On Wednesday, April 6, special investigator Jovair Arantes pushed forward the notion that Rousseff, who has been the president since 2011, should be impeached after evidence emerged that she violated fiscal laws, BBC News reported.
In his nearly 130-page report, Arantes said, “there is serious evidence of illegal conduct of the president. This shows serious enough to authorize the installation of an impeachment process.”
Rousseff, who was appointed to a second term as Brazilian president in October 2014, is accused of exploiting and influencing budget accounts in order to increase spending during her campaign and shore up votes. Since allegations were revealed, she has denied any wrongdoing and has called the impeachment effort a coup, according to BBC News.
“Impeachment without proof of a crime is what? It is a coup,” Rousseff said late last month, CNN reported.
Along with the accusation of manipulation of funds since the start of her second term, Rousseff’s presidency has been marred by many serious allegations, which have seen her approval ratings among the Brazilian population fall to just above 10 percent, according to CNN.

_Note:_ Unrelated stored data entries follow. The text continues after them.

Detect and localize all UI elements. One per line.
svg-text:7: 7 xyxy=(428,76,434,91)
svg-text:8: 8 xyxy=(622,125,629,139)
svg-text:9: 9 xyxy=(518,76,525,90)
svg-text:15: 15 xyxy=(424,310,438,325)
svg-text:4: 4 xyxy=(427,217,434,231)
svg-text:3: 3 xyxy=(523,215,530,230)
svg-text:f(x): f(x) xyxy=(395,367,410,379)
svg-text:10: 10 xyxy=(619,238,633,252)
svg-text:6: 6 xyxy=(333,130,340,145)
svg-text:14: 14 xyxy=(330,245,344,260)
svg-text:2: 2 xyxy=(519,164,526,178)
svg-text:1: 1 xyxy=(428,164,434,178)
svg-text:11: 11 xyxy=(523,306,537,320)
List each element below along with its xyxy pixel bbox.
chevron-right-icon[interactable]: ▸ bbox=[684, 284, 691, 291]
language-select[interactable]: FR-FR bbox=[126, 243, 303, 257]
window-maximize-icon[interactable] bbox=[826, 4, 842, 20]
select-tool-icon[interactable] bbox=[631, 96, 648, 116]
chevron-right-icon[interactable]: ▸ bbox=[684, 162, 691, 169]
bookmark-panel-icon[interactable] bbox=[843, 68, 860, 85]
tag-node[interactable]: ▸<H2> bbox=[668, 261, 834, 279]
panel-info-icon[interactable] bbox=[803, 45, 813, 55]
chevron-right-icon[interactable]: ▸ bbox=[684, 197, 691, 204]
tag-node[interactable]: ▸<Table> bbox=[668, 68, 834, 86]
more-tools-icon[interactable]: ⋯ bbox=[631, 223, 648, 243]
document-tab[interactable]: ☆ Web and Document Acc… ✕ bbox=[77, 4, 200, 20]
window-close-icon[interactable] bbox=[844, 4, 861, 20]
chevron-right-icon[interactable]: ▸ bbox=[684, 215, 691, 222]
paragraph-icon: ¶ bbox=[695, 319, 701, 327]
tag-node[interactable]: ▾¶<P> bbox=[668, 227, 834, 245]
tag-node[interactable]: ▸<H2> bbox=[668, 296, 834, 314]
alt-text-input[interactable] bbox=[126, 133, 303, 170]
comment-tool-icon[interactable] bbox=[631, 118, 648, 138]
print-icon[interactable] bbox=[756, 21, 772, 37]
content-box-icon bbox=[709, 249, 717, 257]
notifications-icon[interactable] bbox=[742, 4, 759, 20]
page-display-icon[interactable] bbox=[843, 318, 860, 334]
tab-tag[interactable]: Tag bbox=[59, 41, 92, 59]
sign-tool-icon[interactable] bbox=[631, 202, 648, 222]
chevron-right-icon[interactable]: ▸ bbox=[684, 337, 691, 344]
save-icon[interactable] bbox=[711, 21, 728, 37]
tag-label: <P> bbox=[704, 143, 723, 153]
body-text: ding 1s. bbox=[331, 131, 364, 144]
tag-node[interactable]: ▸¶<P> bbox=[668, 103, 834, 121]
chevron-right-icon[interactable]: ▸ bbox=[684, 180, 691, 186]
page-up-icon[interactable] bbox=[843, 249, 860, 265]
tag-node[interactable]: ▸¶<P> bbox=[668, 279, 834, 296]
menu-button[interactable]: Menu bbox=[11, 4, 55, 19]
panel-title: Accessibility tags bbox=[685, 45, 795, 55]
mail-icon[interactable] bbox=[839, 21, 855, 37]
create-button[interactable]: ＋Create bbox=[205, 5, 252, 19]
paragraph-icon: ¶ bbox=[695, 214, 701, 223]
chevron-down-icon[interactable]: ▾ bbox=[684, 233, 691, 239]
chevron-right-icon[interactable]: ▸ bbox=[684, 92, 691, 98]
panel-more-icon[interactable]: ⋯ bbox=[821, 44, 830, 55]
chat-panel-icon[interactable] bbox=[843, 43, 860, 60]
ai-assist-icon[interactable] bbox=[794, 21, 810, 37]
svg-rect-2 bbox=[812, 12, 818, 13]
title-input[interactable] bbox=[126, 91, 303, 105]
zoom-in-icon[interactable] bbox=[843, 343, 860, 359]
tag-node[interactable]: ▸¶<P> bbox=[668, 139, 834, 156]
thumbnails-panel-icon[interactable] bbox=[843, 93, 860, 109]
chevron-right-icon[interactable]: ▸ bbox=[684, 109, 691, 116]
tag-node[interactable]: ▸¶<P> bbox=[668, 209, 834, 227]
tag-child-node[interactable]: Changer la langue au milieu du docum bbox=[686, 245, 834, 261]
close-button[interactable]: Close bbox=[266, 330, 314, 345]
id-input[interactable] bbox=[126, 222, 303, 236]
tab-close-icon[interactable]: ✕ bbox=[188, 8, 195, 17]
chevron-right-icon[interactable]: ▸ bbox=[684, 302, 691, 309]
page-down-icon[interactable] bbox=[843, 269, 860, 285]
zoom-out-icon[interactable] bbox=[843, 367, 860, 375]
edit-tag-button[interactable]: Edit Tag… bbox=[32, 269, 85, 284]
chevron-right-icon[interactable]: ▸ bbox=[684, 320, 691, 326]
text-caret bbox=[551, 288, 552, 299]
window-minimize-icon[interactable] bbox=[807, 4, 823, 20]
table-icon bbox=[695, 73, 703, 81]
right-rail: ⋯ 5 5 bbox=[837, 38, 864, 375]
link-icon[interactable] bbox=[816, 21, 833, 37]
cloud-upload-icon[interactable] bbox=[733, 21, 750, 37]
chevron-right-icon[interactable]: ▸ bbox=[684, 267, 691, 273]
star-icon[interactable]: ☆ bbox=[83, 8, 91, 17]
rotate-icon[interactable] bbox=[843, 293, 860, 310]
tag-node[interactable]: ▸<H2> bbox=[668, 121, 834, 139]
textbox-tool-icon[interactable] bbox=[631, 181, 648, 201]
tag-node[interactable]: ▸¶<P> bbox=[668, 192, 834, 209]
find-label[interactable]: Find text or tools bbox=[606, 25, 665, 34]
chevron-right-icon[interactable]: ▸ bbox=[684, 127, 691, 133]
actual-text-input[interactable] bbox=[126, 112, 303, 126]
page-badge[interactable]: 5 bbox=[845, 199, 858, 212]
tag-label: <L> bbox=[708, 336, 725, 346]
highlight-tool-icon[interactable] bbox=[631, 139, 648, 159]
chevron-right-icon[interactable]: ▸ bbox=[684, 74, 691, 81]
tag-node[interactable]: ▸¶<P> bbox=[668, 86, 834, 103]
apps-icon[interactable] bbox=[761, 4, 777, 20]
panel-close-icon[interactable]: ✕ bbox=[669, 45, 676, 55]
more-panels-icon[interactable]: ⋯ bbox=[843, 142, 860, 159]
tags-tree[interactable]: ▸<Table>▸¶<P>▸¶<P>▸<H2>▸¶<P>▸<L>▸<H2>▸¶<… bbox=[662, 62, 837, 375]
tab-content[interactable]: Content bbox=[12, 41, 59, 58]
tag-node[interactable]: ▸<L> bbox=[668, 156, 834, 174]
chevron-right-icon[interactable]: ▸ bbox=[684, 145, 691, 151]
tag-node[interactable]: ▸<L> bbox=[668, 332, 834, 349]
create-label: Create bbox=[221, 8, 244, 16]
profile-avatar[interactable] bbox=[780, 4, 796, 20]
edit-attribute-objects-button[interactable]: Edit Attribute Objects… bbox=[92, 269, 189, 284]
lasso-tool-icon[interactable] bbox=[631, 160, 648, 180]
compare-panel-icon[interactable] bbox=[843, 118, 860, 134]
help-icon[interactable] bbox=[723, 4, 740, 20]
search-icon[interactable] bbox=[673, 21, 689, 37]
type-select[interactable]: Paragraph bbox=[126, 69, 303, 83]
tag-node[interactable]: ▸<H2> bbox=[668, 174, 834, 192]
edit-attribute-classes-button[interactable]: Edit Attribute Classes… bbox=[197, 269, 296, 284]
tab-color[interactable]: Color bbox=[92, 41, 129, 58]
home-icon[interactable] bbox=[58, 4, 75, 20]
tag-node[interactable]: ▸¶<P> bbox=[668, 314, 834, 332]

In early 2015, protests broke out all around Brazil over Rousseff’s alleged involvement in the Petrobras scandal, which included corruption and bribes against the state oil company. The protesters called for Rousseff’s impeachment, since she was the chairwoman of Petrobras at the time of the alleged corruption. However, according to CNN, Rousseff denied her involvement in the scandal.
Rousseff was also questioned over her decision to appoint former Brazilian president, Luiz Inácio Lula da Silva, as her chief of staff. The appointment of Lula, who was questioned by investigators a few days before the appointment in a corruption investigation, lead many to believe that Rousseff appointed Lula to shield him from prosecution, CNN reported.
Along with allegations of corruption and cronyism, Rousseff has also been battling the outbreak of the Zika virus and an unready Olympic Games, which, despite being scheduled for this August, still has facilities under construction.
Despite any evidence against her, Rousseff has struggled to maintain leadership and power in Brazil. According to the Wall Street Journal, Brazil’s largest political party, the Brazil Democratic Movement Party, voted to split its association with the government last month. The split from the Brazil Democratic Movement Party meant that Rousseff had to pander to smaller parties in order to gain support and vote against impeachment. The 65-member congressional committee is scheduled to decide on Monday, April 9, whether to continue the impeachment process. The Chamber of Deputies, also known as Brazil’s lower house, will then have a final vote around Tuesday, April 17. According to the Wall Street Journal, if two-thirds of the 513-member house votes in favor of impeachment, the proceedings will move forward with a trial in the Senate.